(Collected data)
================

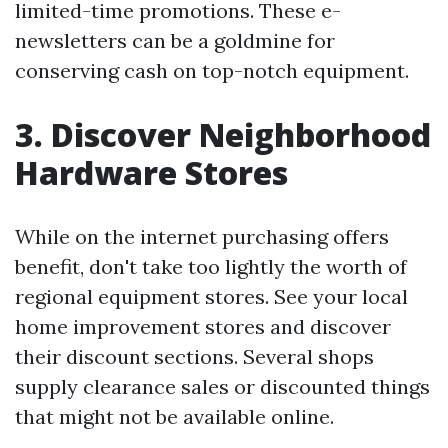
limited-time promotions. These e-
newsletters can be a goldmine for
conserving cash on top-notch equipment.
3. Discover Neighborhood
Hardware Stores
While on the internet purchasing offers
benefit, don't take too lightly the worth of
regional equipment stores. See your local
home improvement stores and discover
their discount sections. Several shops
supply clearance sales or discounted things
that might not be available online.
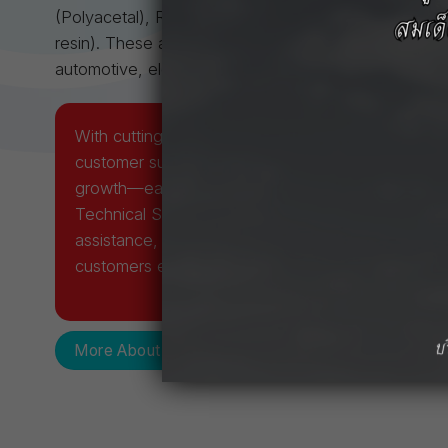
(Polyacetal), Reny™ (Polyamide MXD6), Iupiace™
resin). These advanced materials are engineered for c
automotive, electronics, optical, and industrial sector
With cutting-edge technology, rigorous quality co
customer support, we strive for continuous impro
growth—earning the confidence of our customers. 
Technical Service Center ensures prompt and prof
assistance, providing expert guidance and solutio
customers effectively and efficiently.
More About Us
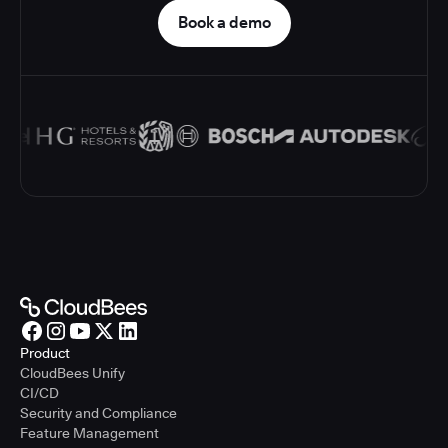
Book a demo
Product
CloudBees Unify
CI/CD
Security and Compliance
Feature Management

================

**Task directions**
Every line in the data above needs to be given again exactly, pictures aside.

**Worked solution**
limited-time promotions. These e-
newsletters can be a goldmine for
conserving cash on top-notch equipment.
3. Discover Neighborhood
Hardware Stores
While on the internet purchasing offers
benefit, don't take too lightly the worth of
regional equipment stores. See your local
home improvement stores and discover
their discount sections. Several shops
supply clearance sales or discounted things
that might not be available online.
(Polyacetal), Reny™ (Polyamide MXD6), Iupiace™
resin). These advanced materials are engineered for c
automotive, electronics, optical, and industrial sector
With cutting-edge technology, rigorous quality co
customer support, we strive for continuous impro
growth—earning the confidence of our customers. 
Technical Service Center ensures prompt and prof
assistance, providing expert guidance and solutio
customers effectively and efficiently.
More About Us
Book a demo
Product
CloudBees Unify
CI/CD
Security and Compliance
Feature Management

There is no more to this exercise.